## Exercise
Could the records below please be retyped exactly, with their pictures left out?

The data Start Marker

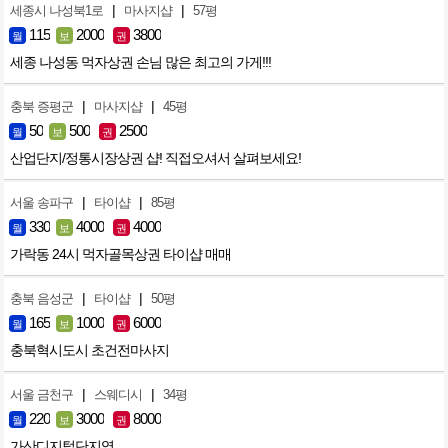
|
|
세종시 나성북1로
마사지샵
57평
115
2000
3800
월
보
권
세종 나성동 먹자상권 손님 많은 최고의 가게!!!
|
|
충북 증평군
마사지샵
45평
50
500
2500
월
보
권
산업단지/정통시장상권 샵! 직접오셔서 살펴보세요!
|
|
서울 송파구
타이샵
85평
330
4000
4000
월
보
권
가락동 24시 먹자골목상권 타이샵 매매
|
|
충북 음성군
타이샵
50평
165
1000
6000
월
보
권
충북혁시도시 초건전마사지
|
|
서울 금천구
스웨디시
34평
220
3000
8000
월
보
권
가산디지털단지역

The data End Marker

## Response area
|
|
세종시 나성북1로
마사지샵
57평
115
2000
3800
월
보
권
세종 나성동 먹자상권 손님 많은 최고의 가게!!!
|
|
충북 증평군
마사지샵
45평
50
500
2500
월
보
권
산업단지/정통시장상권 샵! 직접오셔서 살펴보세요!
|
|
서울 송파구
타이샵
85평
330
4000
4000
월
보
권
가락동 24시 먹자골목상권 타이샵 매매
|
|
충북 음성군
타이샵
50평
165
1000
6000
월
보
권
충북혁시도시 초건전마사지
|
|
서울 금천구
스웨디시
34평
220
3000
8000
월
보
권
가산디지털단지역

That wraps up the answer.